2. Die Klägerin trägt die Kosten des Verfahrens.

 

Tatbestand

(Kurzurteil gem. § 105 Abs. 5 der Finanzgerichtsordnung – FGO–).

I.

Die Klägerin ist Englischlehrerin an einem Bayerischen Gymnasium.

Sie nahm vom 12.07.–02.08.1991 an einem sog. Fortbildungsseminar in Boston/USA teil. Wegen des Reiseprogramms verweist der Einzelrichter auf Anlage 4 der Klagebegründung (beim Gericht eingegangen am 01.03.1995, Bl. 21 des Weißen Gehefts in der FG-Akte) sowie auf die Erläuterungen der Klägerin hierzu (S. 2–5 der Klagebegründung, Bl. 7, Rs./8 FG-Akte). Diese Veranstaltungen gruppierten sich um den Schwerpunkt „Landeskunde vor Ort” (Bl. 19 Weißes Geheft). Zur Durchführung dieser Reise erhielt die Klägerin eine 14-tägige Dienstbefreiung, eine Erstattung der Reisekosten durch den Dienstherren erfolgte aber nicht.

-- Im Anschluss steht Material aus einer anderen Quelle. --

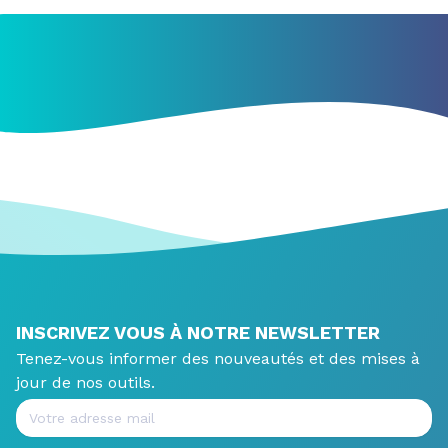
INSCRIVEZ VOUS À NOTRE NEWSLETTER
Tenez-vous informer des nouveautés et des mises à
jour de nos outils.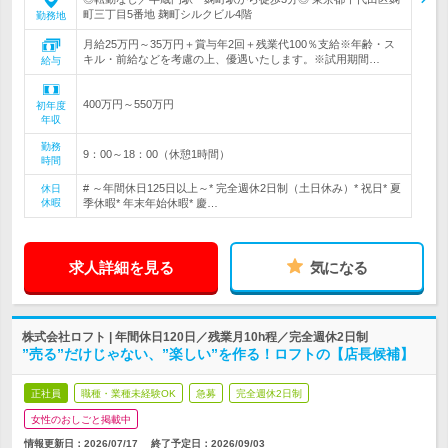
町三丁目5番地 麹町シルクビル4階
勤務地
月給25万円～35万円＋賞与年2回＋残業代100％支給※年齢・ス
キル・前給などを考慮の上、優遇いたします。※試用期間…
給与
400万円～550万円
初年度
年収
勤務
9：00～18：00（休憩1時間）
時間
# ～年間休日125日以上～* 完全週休2日制（土日休み）* 祝日* 夏
休日
休暇
季休暇* 年末年始休暇* 慶…
求人詳細を見る
気になる
株式会社ロフト | 年間休日120日／残業月10h程／完全週休2日制
”売る”だけじゃない、”楽しい”を作る！ロフトの【店長候補】
正社員
職種・業種未経験OK
急募
完全週休2日制
女性のおしごと掲載中
情報更新日：2026/07/17
終了予定日：
2026/09/03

Die Seminare in Boston und zwei anderen Städten der USA sind vom Ministerium für Kultus und Sport Baden-Württemberg, als Fortbildungsmaßnahmen anerkannt. Nach übereinstimmenden Verfügungen der Oberfinanzdirektionen Freiburg und München sind die Reiseaufwendungen nicht als Werbungskosten anzuerkennen, da eine ausschließliche bzw. weitaus überwiegende berufliche Veranlassung der Reiseteilnahme nicht gegeben sei (Bl. 2–8 ESt-Akte).

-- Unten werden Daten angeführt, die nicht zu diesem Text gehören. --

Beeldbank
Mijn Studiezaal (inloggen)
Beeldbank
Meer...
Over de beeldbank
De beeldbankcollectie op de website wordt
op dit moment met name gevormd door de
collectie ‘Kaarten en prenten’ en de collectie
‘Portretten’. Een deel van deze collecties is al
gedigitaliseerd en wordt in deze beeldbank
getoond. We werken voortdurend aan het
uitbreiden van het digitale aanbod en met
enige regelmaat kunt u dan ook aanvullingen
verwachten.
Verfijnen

Die Klägerin machte 4.269 DM (Klageverfahren: 4.028 DM) Reiseaufwendungen als Werbungskosten bei den Einkünften aus nichtselbständiger Arbeit geltend. Der Beklagte (das Finanzamt) lehnte den Abzug ab. Der Einspruch blieb erfolglos (s. die Einspruchsentscheidung – EE– vom 16.12.1995, Bl. 25 f ESt-Akte).

Mit Ihrer Klage hält die Klägerin daran fest, daß die Aufwendungen für Fortbildungsreise nach … als Werbungskosten abziehbar seien. Sie erläutert in ihrer Klagebegründung den beruflichen Aspekt des Begleitprogramms und betont, daß sich der Aufenthalt in … grundlegend von den allgemeinen Bildungs- oder Erholungsreisen unterschieden habe und daß sie die gewonnenen Erkenntnisse in ihrem Unterricht haben nutzen können. Außerdem legt sie Auszüge aus Fachlehrplänen und Lehrbüchern vor, die deutlich machen sollen, daß die vermittelten Informationen verbindlichen Lehrstoff des Englischunterrichts am Gymnasium darstellten (Bl. 23–40 Weißes Geheft).

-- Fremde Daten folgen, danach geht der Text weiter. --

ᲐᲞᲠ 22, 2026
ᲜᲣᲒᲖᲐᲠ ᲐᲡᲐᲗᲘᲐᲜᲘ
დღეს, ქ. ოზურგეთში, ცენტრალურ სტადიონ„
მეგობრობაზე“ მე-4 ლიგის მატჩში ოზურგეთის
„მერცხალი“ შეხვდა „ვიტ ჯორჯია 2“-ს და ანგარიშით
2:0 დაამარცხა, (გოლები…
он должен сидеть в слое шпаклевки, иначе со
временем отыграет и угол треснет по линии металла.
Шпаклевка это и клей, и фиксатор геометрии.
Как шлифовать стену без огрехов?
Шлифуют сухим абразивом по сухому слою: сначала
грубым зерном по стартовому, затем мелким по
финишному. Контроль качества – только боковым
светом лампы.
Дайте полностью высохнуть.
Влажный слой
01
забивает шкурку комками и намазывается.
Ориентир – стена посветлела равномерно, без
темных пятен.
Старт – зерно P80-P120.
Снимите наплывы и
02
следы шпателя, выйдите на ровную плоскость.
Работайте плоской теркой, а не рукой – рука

Die Klägerin beantragt sinngemäß,

unter Aufhebung der EE vom 16.12.1995 den ESt-Bescheid 1991 vom 03.01.1994 dahingehend zu ändern, daß 4.028 DM als weitere Werbungskosten berücksichtigt werden und die ESt 1991 entsprechend ermäßigt wird.

Das Finanzamt beantragt,

die Klage abzuweisen.

 

Entscheidungsgründe

II.

Die Klage ist unbegründet.

Der Einzelrichter sieht von einer näheren Darstellung der Entscheidungsgründe ab und nimmt auf die Gründe der EE (Abschn. II.) Bezug.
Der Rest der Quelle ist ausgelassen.